鹿青音微微笑道:“过去我也如葛寨主一般,对怪力乱神嗤之以鼻,但在槲皮镇经过亲眼目睹后,也不得不颠覆以往认知,重新看待这个世界。”他目光真挚,很是理解葛万生此时的质疑。
江见时看他的眼神深了几分,方才的怒火开始有了消退的迹象。
葛万生眯了眯眼:“你在槲皮镇见过妖怪?”
鹿青音点头:“我虽不是朝廷官员,但却为朝廷办事,这种事情我也不想承认,但的确,这世间总会发生超出我们认知的事情。”他转头对上江见时的眼睛:“也不能我从未见过月亮,便说月亮不存在,也许我只是需要一双指月的手”
鹿青音不知道这么说江见时会不会理解他的歉意和误会他的懊悔,虽然鬼书生的事情还有很多疑点,但是如此一捋,他也将那对江见时一丝丝的怀疑磨灭在了心里。
是啊,怎么可以不信他?
那个自顾不暇还要安葬摄青鬼的江见时,承诺带有着身孕的阑絮回家,损耗法力为渔村做法事,站在角落超度婴灵的江见时,怎么能是人人畏惧的鬼书生?

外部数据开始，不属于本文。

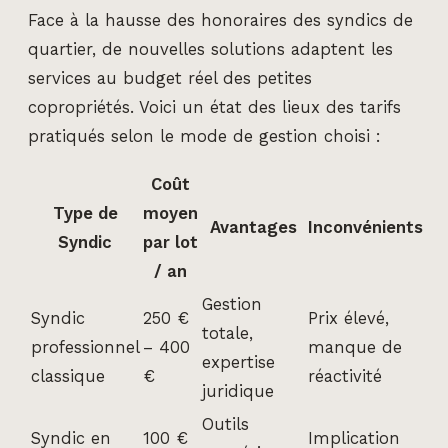
Face à la hausse des honoraires des syndics de
quartier, de nouvelles solutions adaptent les
services au budget réel des petites
copropriétés. Voici un état des lieux des tarifs
pratiqués selon le mode de gestion choisi :
Coût
Type de
moyen
Avantages
Inconvénients
Syndic
par lot
/ an
Gestion
Syndic
250 €
Prix élevé,
totale,
professionnel
– 400
manque de
expertise
classique
€
réactivité
juridique
Outils
Syndic en
100 €
Implication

如同黑猫辟邪的故事,坊间流传,黑猫为灾,身在何地,何地便有灾祸,却不知,黑猫有灵,每当有祸事发生,它都会前去提醒,所以人们经常在有灾难发生的地方见到它们,时间久了便生出了黑猫生祸之说。
可人世间,所有旦夕祸福皆有因果,又如何能怪到一只猫身上?
鹿青音想,鬼书生便是如此,若他真的是江见时,那每次江见时捉妖救人时的出现就成了生祸的黑猫,有传言说他是伤人的魔鬼也不足之为奇。
王鹤藜曾经给鹿青音讲过,人们相对于善更愿意相信他人的恶,似乎只有这样,才能将自己置于一个不可颠覆的安全地带,也更能凸显出自己的正义凛然然而孰善孰恶?
葛万生道:“那你怎么知道鬼书生不是那水蛭精?你这位江兄不是那水蛭精?他和那些红衣服的人不是一伙的?”
方才还盯着鹿青音的江见时,此刻突然启唇道:“我与那些红衣人是一伙的。”
江见时之前并非不想说,只是被鹿青音怀疑,他心中难以接受,堵着一口气,上下不顺,如同那些年,捉妖时被扶丰城百姓用符纸驱赶,被扔石块砸伤,甚至伙同妖怪一起对付他时间久了,他也就懒得为自己澄清,毁誉由他,只管自己捉妖修行便罢。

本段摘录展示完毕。